-
Notifications
You must be signed in to change notification settings - Fork 336
Description
From our conversation about occlusion queries.
Motivation
One of the natural use cases for using occlusion queries is in conjunction with predicated rendering. One can achieve object culling by rendering the bounding box of some object to an offscreen render target (or with rasterization disabled) using some trivial shader, and then by using occlusion queries to determine whether the object actually ends up hitting the screen.
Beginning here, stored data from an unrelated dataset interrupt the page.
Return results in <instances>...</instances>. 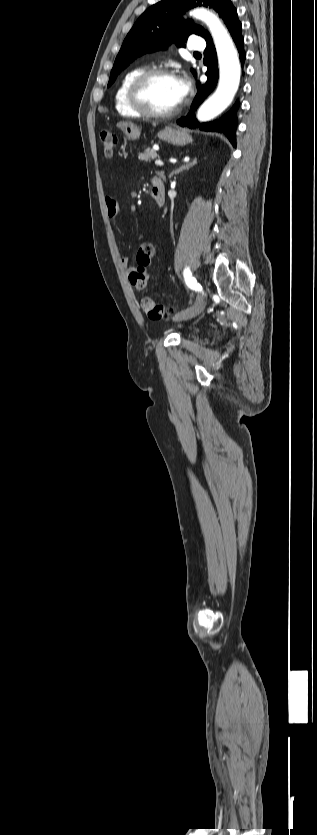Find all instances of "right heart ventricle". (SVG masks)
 I'll list each match as a JSON object with an SVG mask.
<instances>
[{"label": "right heart ventricle", "mask_w": 317, "mask_h": 835, "mask_svg": "<svg viewBox=\"0 0 317 835\" xmlns=\"http://www.w3.org/2000/svg\"><path fill=\"white\" fill-rule=\"evenodd\" d=\"M146 69L142 66L136 67L128 71L121 79L115 93V107L116 110L123 116L139 118L142 115L137 112L130 104L128 98V90L134 79L144 72Z\"/></svg>", "instance_id": "right-heart-ventricle-1"}]
</instances>
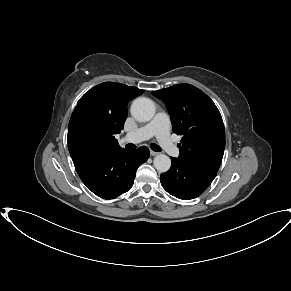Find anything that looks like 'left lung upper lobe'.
<instances>
[{"label": "left lung upper lobe", "instance_id": "left-lung-upper-lobe-1", "mask_svg": "<svg viewBox=\"0 0 291 291\" xmlns=\"http://www.w3.org/2000/svg\"><path fill=\"white\" fill-rule=\"evenodd\" d=\"M152 94L165 103L174 133L183 136L178 159L200 171L216 174L224 154L225 129L214 102L189 84Z\"/></svg>", "mask_w": 291, "mask_h": 291}]
</instances>
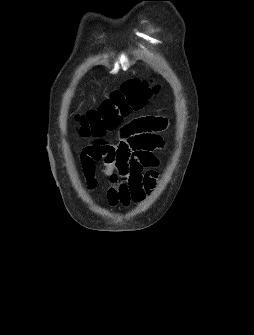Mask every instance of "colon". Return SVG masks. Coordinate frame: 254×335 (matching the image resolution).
<instances>
[{"instance_id": "5ec220e1", "label": "colon", "mask_w": 254, "mask_h": 335, "mask_svg": "<svg viewBox=\"0 0 254 335\" xmlns=\"http://www.w3.org/2000/svg\"><path fill=\"white\" fill-rule=\"evenodd\" d=\"M157 90V86L146 80L126 81L121 89L112 92L97 109L79 116L80 135L98 139L107 132L117 130L122 119L141 110Z\"/></svg>"}]
</instances>
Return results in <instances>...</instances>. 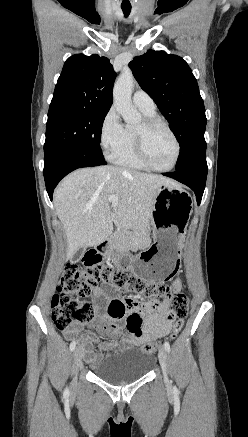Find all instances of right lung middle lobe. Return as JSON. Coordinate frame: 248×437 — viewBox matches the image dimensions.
Listing matches in <instances>:
<instances>
[{
	"mask_svg": "<svg viewBox=\"0 0 248 437\" xmlns=\"http://www.w3.org/2000/svg\"><path fill=\"white\" fill-rule=\"evenodd\" d=\"M107 113L71 104H50L44 153L57 147H73L103 158L100 139Z\"/></svg>",
	"mask_w": 248,
	"mask_h": 437,
	"instance_id": "right-lung-middle-lobe-1",
	"label": "right lung middle lobe"
}]
</instances>
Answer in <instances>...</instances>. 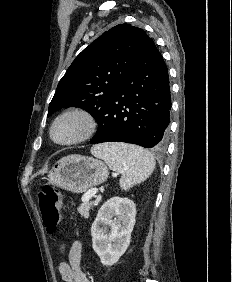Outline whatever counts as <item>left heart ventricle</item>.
<instances>
[{"label":"left heart ventricle","mask_w":232,"mask_h":282,"mask_svg":"<svg viewBox=\"0 0 232 282\" xmlns=\"http://www.w3.org/2000/svg\"><path fill=\"white\" fill-rule=\"evenodd\" d=\"M81 129L80 122L76 120H68L59 124L55 131L54 135L57 139L63 140L75 136Z\"/></svg>","instance_id":"b2bd125f"}]
</instances>
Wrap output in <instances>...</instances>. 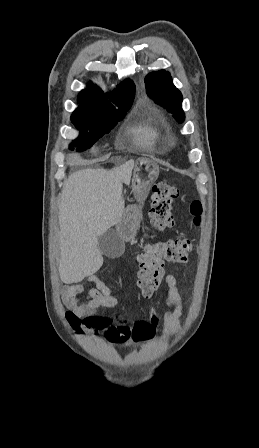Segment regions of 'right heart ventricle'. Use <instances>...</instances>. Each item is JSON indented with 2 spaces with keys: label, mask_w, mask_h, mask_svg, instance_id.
<instances>
[{
  "label": "right heart ventricle",
  "mask_w": 259,
  "mask_h": 448,
  "mask_svg": "<svg viewBox=\"0 0 259 448\" xmlns=\"http://www.w3.org/2000/svg\"><path fill=\"white\" fill-rule=\"evenodd\" d=\"M136 140L150 148H156L162 142H169L168 134L163 133L162 130L154 123H143L132 128Z\"/></svg>",
  "instance_id": "e07e8e85"
}]
</instances>
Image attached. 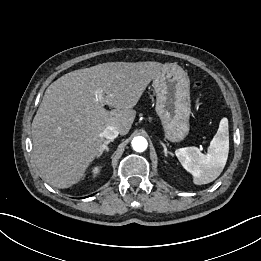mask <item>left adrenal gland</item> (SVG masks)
<instances>
[{
	"instance_id": "a2214340",
	"label": "left adrenal gland",
	"mask_w": 261,
	"mask_h": 261,
	"mask_svg": "<svg viewBox=\"0 0 261 261\" xmlns=\"http://www.w3.org/2000/svg\"><path fill=\"white\" fill-rule=\"evenodd\" d=\"M161 145H162L163 148H164V154H165V156H167L168 154L173 155L171 152H169V151L167 150V147H166V145H165L164 143L161 142Z\"/></svg>"
}]
</instances>
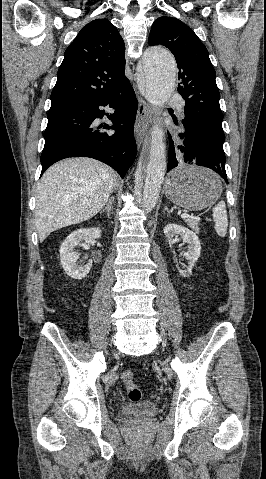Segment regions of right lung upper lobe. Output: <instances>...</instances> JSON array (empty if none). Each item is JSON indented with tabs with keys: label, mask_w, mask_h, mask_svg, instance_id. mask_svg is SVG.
Masks as SVG:
<instances>
[{
	"label": "right lung upper lobe",
	"mask_w": 266,
	"mask_h": 479,
	"mask_svg": "<svg viewBox=\"0 0 266 479\" xmlns=\"http://www.w3.org/2000/svg\"><path fill=\"white\" fill-rule=\"evenodd\" d=\"M125 44L108 19H96L78 33L64 53L51 104L112 93L129 83Z\"/></svg>",
	"instance_id": "obj_1"
}]
</instances>
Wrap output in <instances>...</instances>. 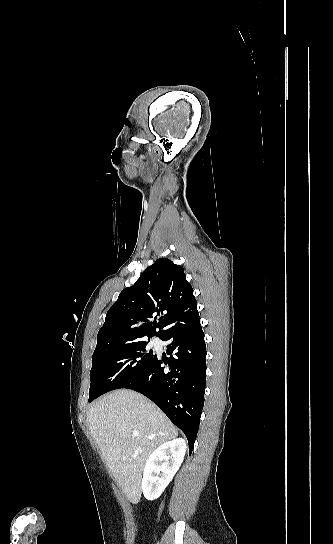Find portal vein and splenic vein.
<instances>
[{
  "label": "portal vein and splenic vein",
  "mask_w": 333,
  "mask_h": 544,
  "mask_svg": "<svg viewBox=\"0 0 333 544\" xmlns=\"http://www.w3.org/2000/svg\"><path fill=\"white\" fill-rule=\"evenodd\" d=\"M132 435L136 437V436L139 435V432H138V431H133V432H132Z\"/></svg>",
  "instance_id": "obj_1"
}]
</instances>
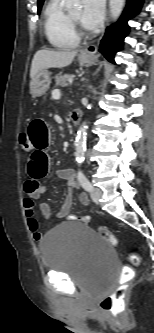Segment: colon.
Returning a JSON list of instances; mask_svg holds the SVG:
<instances>
[{
    "mask_svg": "<svg viewBox=\"0 0 154 333\" xmlns=\"http://www.w3.org/2000/svg\"><path fill=\"white\" fill-rule=\"evenodd\" d=\"M19 144L23 153H29L31 149V144L26 133H22L19 137ZM70 220H79L81 222L88 223V216H74L68 217ZM100 234L112 245L116 244V238L113 233L107 227L99 228ZM131 261L134 265L140 264V258L137 255H133ZM134 271L131 267L125 266L121 272V284L120 286L111 294L103 297L100 301V308L107 313L113 315H119L124 308V295L127 283L133 278Z\"/></svg>",
    "mask_w": 154,
    "mask_h": 333,
    "instance_id": "colon-1",
    "label": "colon"
}]
</instances>
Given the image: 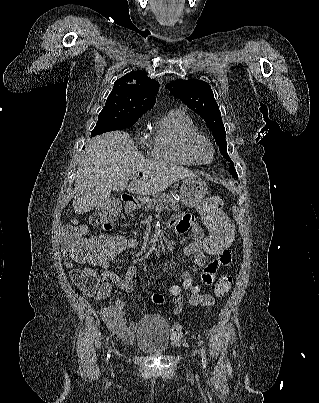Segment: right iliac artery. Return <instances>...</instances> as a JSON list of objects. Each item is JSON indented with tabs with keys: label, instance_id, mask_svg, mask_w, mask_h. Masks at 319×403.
<instances>
[{
	"label": "right iliac artery",
	"instance_id": "1",
	"mask_svg": "<svg viewBox=\"0 0 319 403\" xmlns=\"http://www.w3.org/2000/svg\"><path fill=\"white\" fill-rule=\"evenodd\" d=\"M110 352H111V351L109 350V351H108V354H107V359L110 358Z\"/></svg>",
	"mask_w": 319,
	"mask_h": 403
}]
</instances>
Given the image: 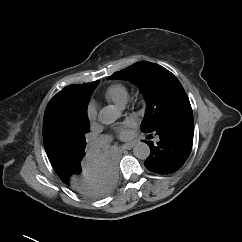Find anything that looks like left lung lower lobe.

If it does, then the object can be rendered to the real render target like normal, but if it doesn't, then the object can be culled.
The problem is that the CPU shouldn't have to wait for the results of the occlusion query to know whether to issue the appropriate draw calls, because that can cause 2-3 frames of latency, which is too late. Instead, predicated rendering allows the GPU to turn a draw call into a no-op based on whether or not a buffer has a nonzero value in a particular place. The occlusion query can be hooked up to populate this value.
Direct3D 12
There's a command that can be added to the command list: ID3DGraphicsCommandList::SetPredication()
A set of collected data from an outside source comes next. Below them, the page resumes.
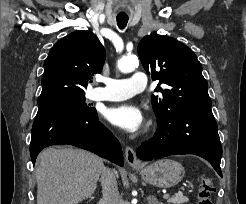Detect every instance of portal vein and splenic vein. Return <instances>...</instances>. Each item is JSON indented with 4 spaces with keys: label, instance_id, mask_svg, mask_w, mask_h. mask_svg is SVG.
I'll use <instances>...</instances> for the list:
<instances>
[{
    "label": "portal vein and splenic vein",
    "instance_id": "18ae733b",
    "mask_svg": "<svg viewBox=\"0 0 246 204\" xmlns=\"http://www.w3.org/2000/svg\"><path fill=\"white\" fill-rule=\"evenodd\" d=\"M177 195H182V193H181V192H178ZM163 198H164V199H168V198H169V195L166 194V195L163 196Z\"/></svg>",
    "mask_w": 246,
    "mask_h": 204
}]
</instances>
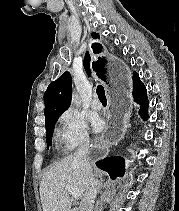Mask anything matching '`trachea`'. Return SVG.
<instances>
[{
    "instance_id": "1",
    "label": "trachea",
    "mask_w": 179,
    "mask_h": 211,
    "mask_svg": "<svg viewBox=\"0 0 179 211\" xmlns=\"http://www.w3.org/2000/svg\"><path fill=\"white\" fill-rule=\"evenodd\" d=\"M96 92L100 101H106L105 91L102 85H98Z\"/></svg>"
}]
</instances>
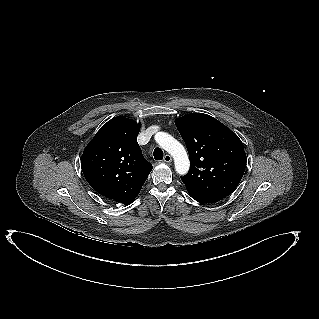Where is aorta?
Here are the masks:
<instances>
[{"label":"aorta","instance_id":"obj_1","mask_svg":"<svg viewBox=\"0 0 319 319\" xmlns=\"http://www.w3.org/2000/svg\"><path fill=\"white\" fill-rule=\"evenodd\" d=\"M156 142L173 157L176 172L180 175L187 174L190 162L184 146L165 132L156 134Z\"/></svg>","mask_w":319,"mask_h":319}]
</instances>
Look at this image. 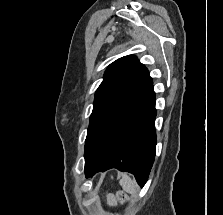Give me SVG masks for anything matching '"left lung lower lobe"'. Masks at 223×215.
<instances>
[{
	"instance_id": "left-lung-lower-lobe-1",
	"label": "left lung lower lobe",
	"mask_w": 223,
	"mask_h": 215,
	"mask_svg": "<svg viewBox=\"0 0 223 215\" xmlns=\"http://www.w3.org/2000/svg\"><path fill=\"white\" fill-rule=\"evenodd\" d=\"M155 117V93L152 85L113 127L94 157L85 164L86 177L117 168L132 173L143 187L155 157Z\"/></svg>"
}]
</instances>
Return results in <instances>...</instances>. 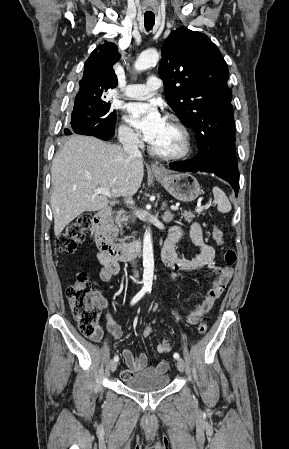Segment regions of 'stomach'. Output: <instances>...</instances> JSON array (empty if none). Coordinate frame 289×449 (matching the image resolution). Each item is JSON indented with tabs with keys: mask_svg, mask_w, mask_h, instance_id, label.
<instances>
[{
	"mask_svg": "<svg viewBox=\"0 0 289 449\" xmlns=\"http://www.w3.org/2000/svg\"><path fill=\"white\" fill-rule=\"evenodd\" d=\"M156 179L174 198L182 202H192L200 195V185L189 173H154Z\"/></svg>",
	"mask_w": 289,
	"mask_h": 449,
	"instance_id": "obj_1",
	"label": "stomach"
}]
</instances>
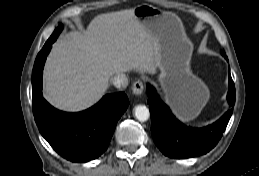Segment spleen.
I'll return each instance as SVG.
<instances>
[{
    "label": "spleen",
    "instance_id": "spleen-1",
    "mask_svg": "<svg viewBox=\"0 0 259 176\" xmlns=\"http://www.w3.org/2000/svg\"><path fill=\"white\" fill-rule=\"evenodd\" d=\"M203 124H205V122H200V123H197V124H195L196 126H200V125H203Z\"/></svg>",
    "mask_w": 259,
    "mask_h": 176
}]
</instances>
. It takes a buffer and an offset into the buffer. After issuing this command, future draw calls will consult with that 32-bit word in the buffer to determine if they should be turned into no-ops. There's a new resource state: D3D12_RESOURCE_STATE_PREDICATION
, which the buffer needs to be in (you can transition it to the state using ID3D12GraphicsCommandList::ResourceBarrier()).
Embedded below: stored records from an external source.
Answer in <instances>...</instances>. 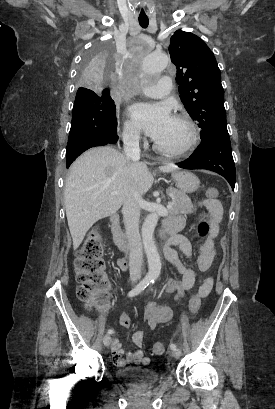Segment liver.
<instances>
[{
    "label": "liver",
    "mask_w": 275,
    "mask_h": 409,
    "mask_svg": "<svg viewBox=\"0 0 275 409\" xmlns=\"http://www.w3.org/2000/svg\"><path fill=\"white\" fill-rule=\"evenodd\" d=\"M147 164L138 158L127 160L125 154L113 146L90 148L76 158L64 190L74 251L96 221L119 211L131 186H136L139 194L151 188L154 176ZM159 168L170 172L178 166L165 164ZM114 190H118V194H111Z\"/></svg>",
    "instance_id": "obj_1"
}]
</instances>
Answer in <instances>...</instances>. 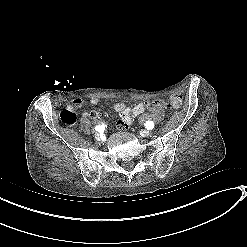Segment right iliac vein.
<instances>
[{
  "label": "right iliac vein",
  "instance_id": "1",
  "mask_svg": "<svg viewBox=\"0 0 247 247\" xmlns=\"http://www.w3.org/2000/svg\"><path fill=\"white\" fill-rule=\"evenodd\" d=\"M94 136H95V139L96 140H100L101 139V135L99 133H95Z\"/></svg>",
  "mask_w": 247,
  "mask_h": 247
}]
</instances>
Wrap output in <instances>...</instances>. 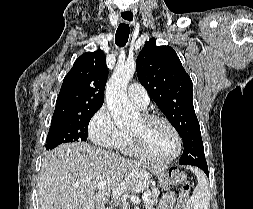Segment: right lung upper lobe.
<instances>
[{
  "instance_id": "cb5924a9",
  "label": "right lung upper lobe",
  "mask_w": 253,
  "mask_h": 209,
  "mask_svg": "<svg viewBox=\"0 0 253 209\" xmlns=\"http://www.w3.org/2000/svg\"><path fill=\"white\" fill-rule=\"evenodd\" d=\"M107 77L106 57L102 50L82 54L63 80L53 118L100 109Z\"/></svg>"
}]
</instances>
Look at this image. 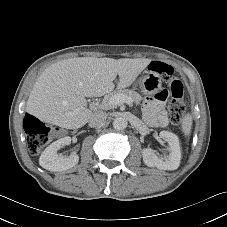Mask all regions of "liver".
<instances>
[{
	"label": "liver",
	"instance_id": "obj_1",
	"mask_svg": "<svg viewBox=\"0 0 227 227\" xmlns=\"http://www.w3.org/2000/svg\"><path fill=\"white\" fill-rule=\"evenodd\" d=\"M147 58L78 57L46 68L35 82L26 111L39 120L66 129L84 126L92 116L85 97H100L134 83L150 64Z\"/></svg>",
	"mask_w": 227,
	"mask_h": 227
}]
</instances>
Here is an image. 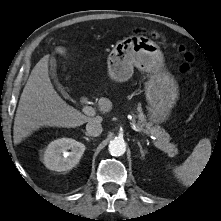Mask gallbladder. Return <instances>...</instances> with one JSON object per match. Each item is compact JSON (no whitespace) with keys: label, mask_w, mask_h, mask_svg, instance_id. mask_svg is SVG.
I'll list each match as a JSON object with an SVG mask.
<instances>
[{"label":"gallbladder","mask_w":221,"mask_h":221,"mask_svg":"<svg viewBox=\"0 0 221 221\" xmlns=\"http://www.w3.org/2000/svg\"><path fill=\"white\" fill-rule=\"evenodd\" d=\"M50 71H51V76H52V78H54V81H55V83L57 84V86H58V89L63 93V88H62V86L57 82V80H56V74H55V72H56V59L54 58V57H51V59H50ZM64 97L65 98H67V97H69V96H67L66 94H64Z\"/></svg>","instance_id":"bac80fb5"}]
</instances>
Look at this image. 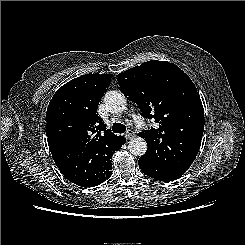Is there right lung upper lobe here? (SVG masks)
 Listing matches in <instances>:
<instances>
[{
  "label": "right lung upper lobe",
  "mask_w": 245,
  "mask_h": 245,
  "mask_svg": "<svg viewBox=\"0 0 245 245\" xmlns=\"http://www.w3.org/2000/svg\"><path fill=\"white\" fill-rule=\"evenodd\" d=\"M111 77L96 73L77 77L60 87L48 105L46 136L52 157L57 166H73L82 187L98 185L95 151L123 139L107 129L96 112Z\"/></svg>",
  "instance_id": "right-lung-upper-lobe-1"
}]
</instances>
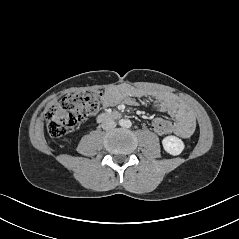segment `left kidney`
Segmentation results:
<instances>
[{
	"instance_id": "1",
	"label": "left kidney",
	"mask_w": 239,
	"mask_h": 239,
	"mask_svg": "<svg viewBox=\"0 0 239 239\" xmlns=\"http://www.w3.org/2000/svg\"><path fill=\"white\" fill-rule=\"evenodd\" d=\"M164 150L171 155H179L184 149V143L176 136H167L162 140Z\"/></svg>"
}]
</instances>
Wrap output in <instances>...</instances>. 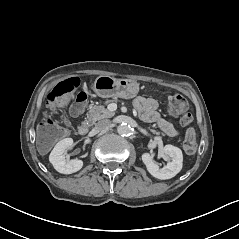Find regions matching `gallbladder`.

But it's not just draw calls. Other operations are predicated too:
- DrawInstanced
- DrawIndexedInstanced
- Dispatch
- CopyTextureRegion
- CopyBufferRegion
- CopyResource
- CopyTiles
- ResolveSubresource
- ClearDepthStencilView
- ClearRenderTargetView
- ClearUnorderedAccessViewUint
- ClearUnorderedAccessViewFloat
- ExecuteIndirect
Vulkan - VK_EXT_conditional_rendering
GPUInfo says 31% Windows, 54% Linux, and 1% Android.
Works very similarly to D3D12. There's a new command you can issue in a command buffer: vkCmdBeginConditionalRenderingEXT(), and it takes a buffer and an offset just like D3D12 does. And, like D3D12, there are new flags values that this buffer needs to be vkCmdPipelineBarrier()
-ed to: VK_ACCESS_CONDITIONAL_RENDERING_READ_BIT_EXT
, VK_BUFFER_USAGE_CONDITIONAL_RENDERING_BIT_EXT
, and VK_PIPELINE_STAGE_CONDITIONAL_RENDERING_BIT_EXT
.
These operations are conditional:
- drawing commands
- dispatching commands
vkCmdClearAttachments()
Metal
Metal doesn't have a direct analogue to the other APIs. Instead, the effect can be achieved two different ways:
- The
indirect
flavor of draw commands and dispatch commands. ThevertexCount
andinstanceCount
fields, as present inside the indirect buffer, can be set to 0, which effectively no-ops the draw call. - Using Indirect Command Buffers. These can be recorded on the GPU, which means the draw calls themselves can be omitted from the recording. See the related issue for more discussion.
Both D3D12 and Vulkan have optional support for indirect commands; indeed, they are already part of WebGPU. Both D3D12 and Vulkan also have optional support for Indirect Command Buffers, though in Vulkan, it's only achievable using the vendor-specific VK_NVX_device_generated_commands
.
Indirect draws/dispatches are available on all relevant Metal devices. Indirect Command Buffers are only available on some relevant Metal devices. The Metal Feature Set Tables contain additional information. Given that predicated rendering already would be optional because Vulkan support for VK_EXT_conditional_rendering
is optional, both of these options seem reasonable.